---------- Recorded information ----------
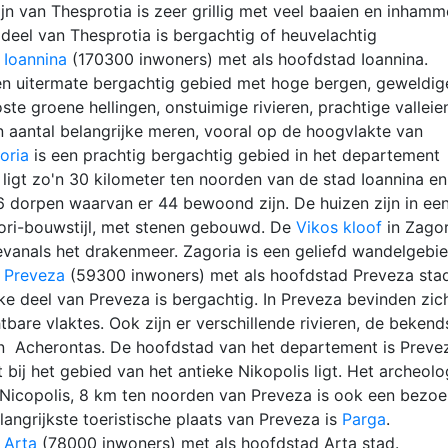
ijn van Thesprotia is zeer grillig met veel baaien en inhamm
deel van Thesprotia is bergachtig of heuvelachtig
Ioannina
(170300 inwoners) met als hoofdstad Ioannina.
een uitermate bergachtig gebied met hoge bergen, geweldig
ste groene hellingen, onstuimige rivieren, prachtige valleie
n aantal belangrijke meren, vooral op de hoogvlakte van
oria
is een prachtig bergachtig gebied in het departement
 ligt zo'n 30 kilometer ten noorden van de stad Ioannina en
6 dorpen waarvan er 44 bewoond zijn. De huizen zijn in ee
ori-bouwstijl, met stenen gebouwd. De
Vikos kloof
in Zagor
evanals het drakenmeer. Zagoria is een geliefd wandelgebie
 Preveza
(59300 inwoners) met als hoofdstad Preveza sta
ke deel van Preveza is bergachtig. In Preveza bevinden zic
tbare vlaktes. Ook zijn er verschillende rivieren, de bekend
en Acherontas. De hoofdstad van het departement is Preve
t bij het gebied van het antieke Nikopolis ligt. Het archeolo
icopolis, 8 km ten noorden van Preveza is ook een bezoe
angrijkste toeristische plaats van Preveza is
Parga
.
 Arta
(78000 inwoners) met als hoofdstad Arta stad.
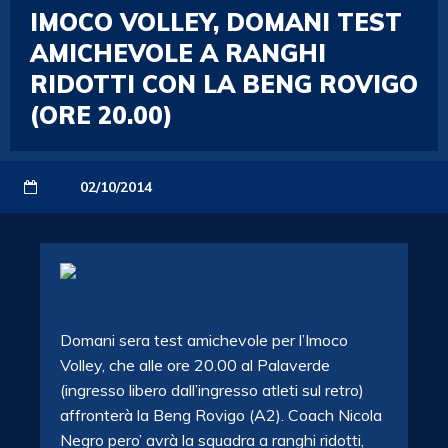
IMOCO VOLLEY, DOMANI TEST
AMICHEVOLE A RANGHI
RIDOTTI CON LA BENG ROVIGO
(ORE 20.00)
02/10/2014
Domani sera test amichevole per l’Imoco
Volley, che alle ore 20.00 al Palaverde
(ingresso libero dall’ingresso atleti sul retro)
affronterà la Beng Rovigo (A2). Coach Nicola
Negro pero’ avrà la squadra a ranghi ridotti,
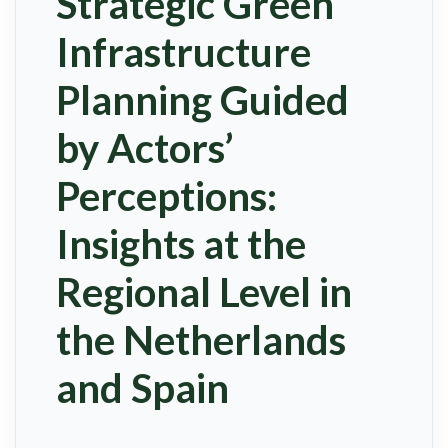
Strategic Green
Infrastructure
Planning Guided
by Actors’
Perceptions:
Insights at the
Regional Level in
the Netherlands
and Spain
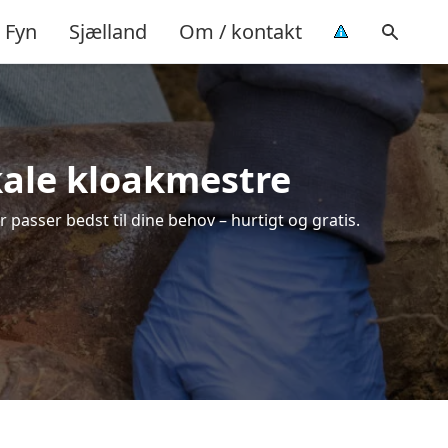
Fyn
Sjælland
Om / kontakt
okale kloakmestre
 passer bedst til dine behov – hurtigt og gratis.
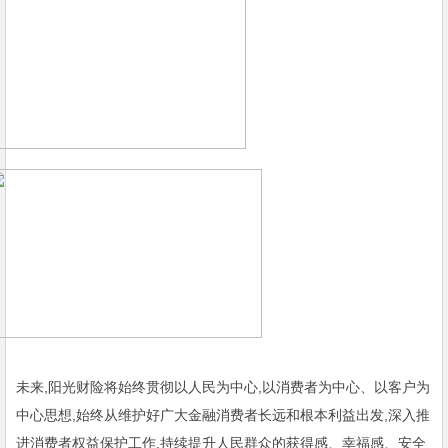
未来,阳光财险将始终贯彻以人民为中心,以消费者为中心、以客户为
中心思想,始终从维护好广大金融消费者长远和根本利益出发,深入推
进消费者权益保护工作,持续提升人民群众的获得感、幸福感、安全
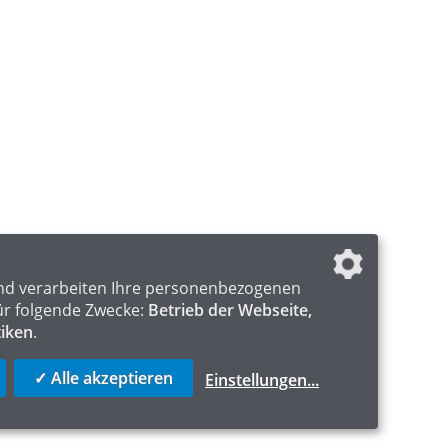
nd verarbeiten Ihre personenbezogenen
ür folgende Zwecke:
Betrieb der Webseite,
tiken
.
✓ Alle akzeptieren
Einstellungen
...
ICS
----------
> **Work task**:
Start with the line with "affronterà la Beng Rovigo (A2). Coach Nicola" in the listing above and stop after the line with "okale kloakmestre". Write out exactly the lines in that stretch and no others, without pictures.

> **Result below**:
affronterà la Beng Rovigo (A2). Coach Nicola
Negro pero’ avrà la squadra a ranghi ridotti,
Strategic Green
Infrastructure
Planning Guided
by Actors’
Perceptions:
Insights at the
Regional Level in
the Netherlands
and Spain
Fyn
Sjælland
Om / kontakt
okale kloakmestre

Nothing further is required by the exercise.